Now some twenty+ years later, I get a glimpse into my husband's preparation for that unforgettable night. I am the retail jeweler that plays a part in that night by assisting in the selection of the "symbol" of that request, commitment and promise.
I must admit that as each hopeful groom passes through my door I get more and more confused and at a loss to understand this next generation. I recently had a client come in to purchase an engagement ring. He came through the door saying that she wanted a 1+ carat round brilliant diamond with a good color, ideal cut and good clarity. After spending 3 hours with him, attempting the impossible (made impossible by his $2K budget), I sent him out the door to rethink things. He could not give her what she wanted and spend what he wanted. I told him, "Welcome to the world of marriage - marriage is about compromise and one of you has to bend." I explained that I would love to help him in his quest however his quest had to be reasonable.
As he left I wondered what her proposal would look like. Would they stand on a bluff in the beauty of the night, with him on one knee? Would she pull him to his feet by his shirt and proclaim, "YES" or would she say, "Well, I do not know. Let me run back to the car to view the ring in the light." Would she say, "I will give you my answer in the morning when I can see the ring"?
Yesterday I met with a client that was looking for a "certified" diamond. It had to have papers. I have no issue with that, but I will admit that his insistence had caught me a bit off guard. I dealt with my "off balance" feelings by chalking it up to him being one of those people that will have a registered breed dog, authentic Waterford Crystal and is suspicious of everything. I did have some fun with him because I think I caught him a little off guard when instead of pulling out diamonds to show him I pulled out nothing but certificates.

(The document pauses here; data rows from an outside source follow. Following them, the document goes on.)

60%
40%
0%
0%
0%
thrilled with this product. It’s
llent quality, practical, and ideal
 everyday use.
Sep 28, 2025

As he left the office, with papers and diamond in hand, I could not help but play out his proposal. I could picture it. He stands before her reading the certification, then hands it over to her along with the ring. In turn she hands over a copy of her birth certificate, family pedigree and health records - and they are now officially engaged.

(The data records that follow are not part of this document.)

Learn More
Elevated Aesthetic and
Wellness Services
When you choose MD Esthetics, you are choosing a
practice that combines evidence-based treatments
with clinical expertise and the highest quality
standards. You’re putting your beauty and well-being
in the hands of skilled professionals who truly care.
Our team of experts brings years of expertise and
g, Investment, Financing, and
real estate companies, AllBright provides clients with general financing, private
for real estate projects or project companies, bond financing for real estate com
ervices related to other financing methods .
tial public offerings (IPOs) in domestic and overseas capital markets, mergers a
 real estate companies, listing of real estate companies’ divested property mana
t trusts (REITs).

I understand that I am a bit out of touch with things. I am always the last to hear about a plane crash or the latest lottery winner. My time is consumed by my business and by my family so I am sure I missed something. I would really like someone to help me understand... When did the RING stop being a SYMBOL of the commitment and become the focus of a marriage? Would she really say NO if she did not get her one carat? When did the focus of a proposal shift from the commitment and union of two lives to the type of ring he proposes with?

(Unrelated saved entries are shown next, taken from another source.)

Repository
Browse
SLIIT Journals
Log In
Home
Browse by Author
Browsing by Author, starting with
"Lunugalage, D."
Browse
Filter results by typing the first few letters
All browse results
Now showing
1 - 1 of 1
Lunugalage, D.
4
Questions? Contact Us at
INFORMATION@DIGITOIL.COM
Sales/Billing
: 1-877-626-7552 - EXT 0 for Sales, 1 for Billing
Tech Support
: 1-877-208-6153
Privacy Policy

Silly me, as a retail jeweler, I thought it was my job to assist in finding the perfect ring that matched the uniqueness of their relationship and love. I thought that with a GIA diploma and years of experience I was well prepared to perform my job - and I was - until someone changed my job description. Now my job description states that I am a go-for. I am dictated to by clients that know nothing about diamonds. I am told, "Go find me a (alphabet soup) diamond and put it in this ring (showing me a print out of a picture she e-mailed him) and do it for (blank) amount of money." I am forced to work under the implied impression that if I cannot perform the dictated task she will not be happy and I will be a failure.
Perhaps I could be more successful in my job if someone could help me understand - when did the real question of "Will you marry me?" become "Will you accept this ring?" On second thought, with divorce rates at 50+%, bankruptcy at an all time high, and staggering foreclosure rates - I am not sure I want to understand how the focus became the ring instead of the commitment.